Nick looked at the door, two inches thick, a heavy dead bolt as a lock. There were no windows or other doors. He looked at the white board, the clock on the wall ticking toward 10:00 P.M., and then his eyes fell on the ominous two-way mirror. He stared at his reflection sitting alone in the bleak, humid room in the uncomfortable metal chair, the deadly Colt Peacemaker in the center of the table, and he smiled…
The window was made of glass…
DETECTIVE ETHAN DANCE stepped back into the interrogation room. The thirty-eight-year-old detective’s perpetually sleepy eyes stared at Nick as he threw a file on the table. His white JC Penney shirt was half untucked, while the bulge of his holstered pistol distorted his off-the-rack blue blazer.
“Before Shannon comes back into the room, you want to tell me what really happened? I mean”-Dance opened up the file with his latex-gloved hand and looked inside, staring at a photo, which he concealed from Nick’s eye-“what drives someone to do this? Was it the money?”

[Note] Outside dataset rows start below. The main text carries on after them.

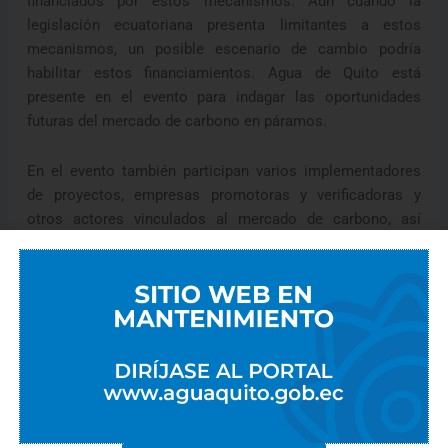
financiados por estos mecanismos. Aun cuando la
legislación ecuatoriana presenta limitantes a estos
mecanismos, un posible escenario de cambio podría
habilitar estos financiamientos. Agua de Quito está
presente en el evento para indagar las oportunidades
futuras del mercado de carbono en páramos.
En el evento también participan varios implementadores
de proyectos, empresas promotoras y verificadoras y
otros actores vinculados al mercado de carbono, así
como comunidades del páramo colombiano.
Compartir:
Artículos Relacionados
DISEÑO DE OBRAS DE MITIGACIÓN DE EFECTOS
PRODUCIDOS POR ALUVIONES EN LAS MICROCUENCAS: LA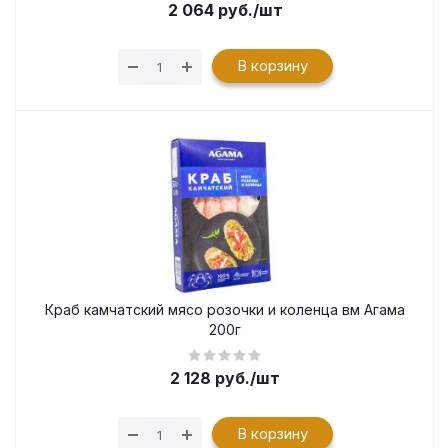
2 064
руб.
/шт
В корзину
Краб камчатский мясо розочки и коленца вм Агама
200г
2 128
руб.
/шт
В корзину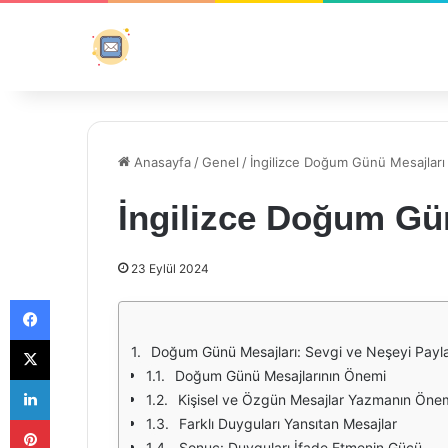
Anasayfa
/
Genel
/
İngilizce Doğum Günü Mesajları
İngilizce Doğum Gü
23 Eylül 2024
Facebook
X
Doğum Günü Mesajları: Sevgi ve Neşeyi Payl
Doğum Günü Mesajlarının Önemi
LinkedIn
Kişisel ve Özgün Mesajlar Yazmanın Öne
Pinterest
Farklı Duyguları Yansıtan Mesajlar
Sonuç: Duyguları İfade Etmenin Gücü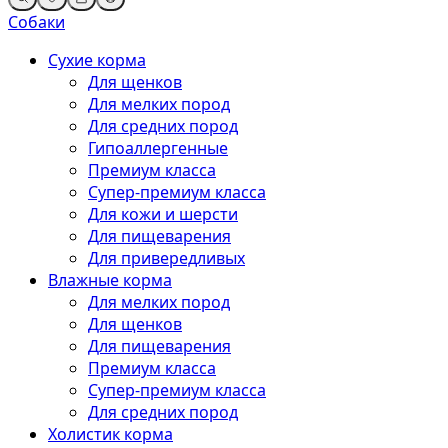
Собаки
Сухие корма
Для щенков
Для мелких пород
Для средних пород
Гипоаллергенные
Премиум класса
Супер-премиум класса
Для кожи и шерсти
Для пищеварения
Для привередливых
Влажные корма
Для мелких пород
Для щенков
Для пищеварения
Премиум класса
Супер-премиум класса
Для средних пород
Холистик корма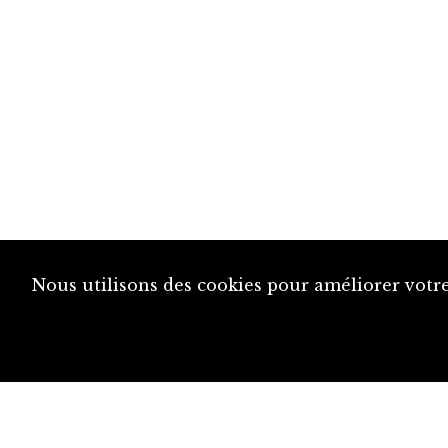
Nous utilisons des cookies pour améliorer votre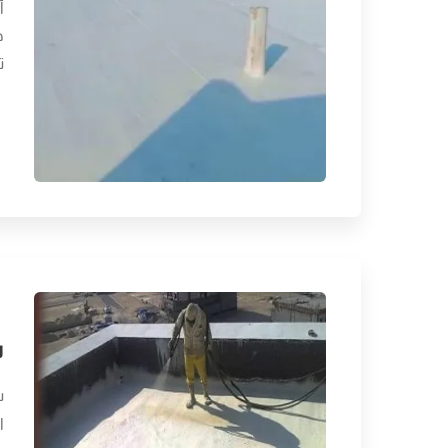
أ
ه
ت
ش
ش
ا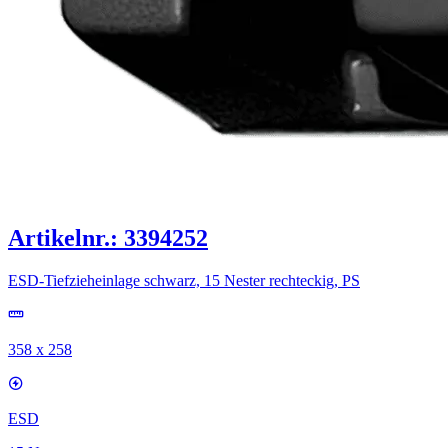
Artikelnr.: 3394252
ESD-Tiefzieheinlage schwarz, 15 Nester rechteckig, PS
358 x 258
ESD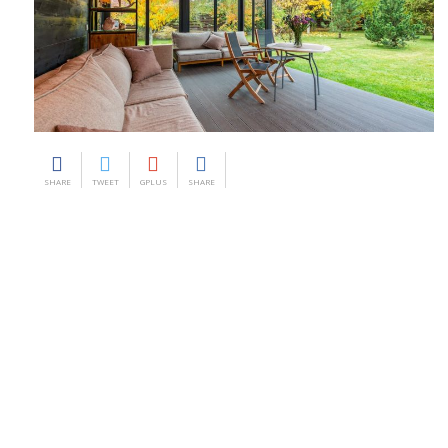
SHARE
TWEET
GPLUS
SHARE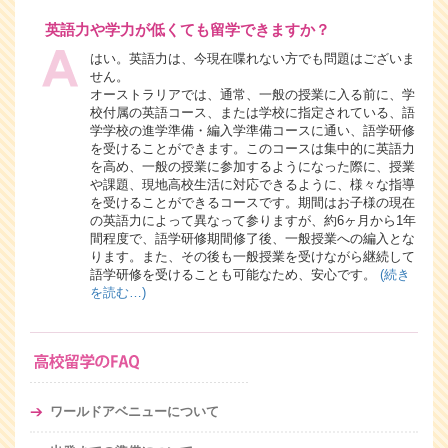
英語力や学力が低くても留学できますか？
はい。英語力は、今現在喋れない方でも問題はございま
せん。
オーストラリアでは、通常、一般の授業に入る前に、学
校付属の英語コース、または学校に指定されている、語
学学校の進学準備・編入学準備コースに通い、語学研修
を受けることができます。このコースは集中的に英語力
を高め、一般の授業に参加するようになった際に、授業
や課題、現地高校生活に対応できるように、様々な指導
を受けることができるコースです。期間はお子様の現在
の英語力によって異なって参りますが、約6ヶ月から1年
間程度で、語学研修期間修了後、一般授業への編入とな
ります。また、その後も一般授業を受けながら継続して
語学研修を受けることも可能なため、安心です。
(続き
を読む…)
ワールドアベニューについて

“Money?” Nick asked in genuine confusion. “How dare you.”
“Well, I’m glad to see you have a voice.”
Nick glared at Dance, his eyes falling on the bulge in his jacket where he could just see the butt of Dance’s gun poking out.
“I’m sorry.” Dance paused in sympathy. “She was a beautiful woman. May I ask when you spoke last?”
“We had a fight this morning,” Nick said, his eyes briefly looking at the clock.
“About?”
“Dinner with her friends.”
“Mmm, I know how that goes. You sit there, she and her girlfriend are lost in conversation while you’re left with the husband, who you have nothing in common with. My ex-girlfriend dragged me to the Jersey Shore for a weekend at her friend’s house, rained the whole time, I was stuck in the house with an asshole while they went shopping, felt like arresting him for subjecting me to his boring life. I’ve hated the Jersey Shore ever since.”
Dance was good, trying to win Nick over with sympathy and commonality, but Nick wasn’t so stupid as to fall for it.
“Did you talk after that?” Dance continued.
“No, I was busy all day; conference calls and paperwork pretty much consumed me. And I know she was up to her ears in issues.”
“She was an attorney?”
“Why do you ask a question you already know the answer to?”
“Sorry, force of habit.” Dance closed the manila folder and laid it ominously on the table, next to the Colt Peacemaker. “Was she in her office all day?”
“Not sure,” Nick said abruptly.
“You didn’t speak?”
“She called a few times but I ignored the calls.”
Dance said nothing as he looked at Nick.
“Childish,” Nick said. “I know, but Jesus-Why are we talking about this? Someone killed my wife, dammit, and it wasn’t me!”
Nick’s voice echoed in the room, seeming to linger for minutes as the conversation changed direction.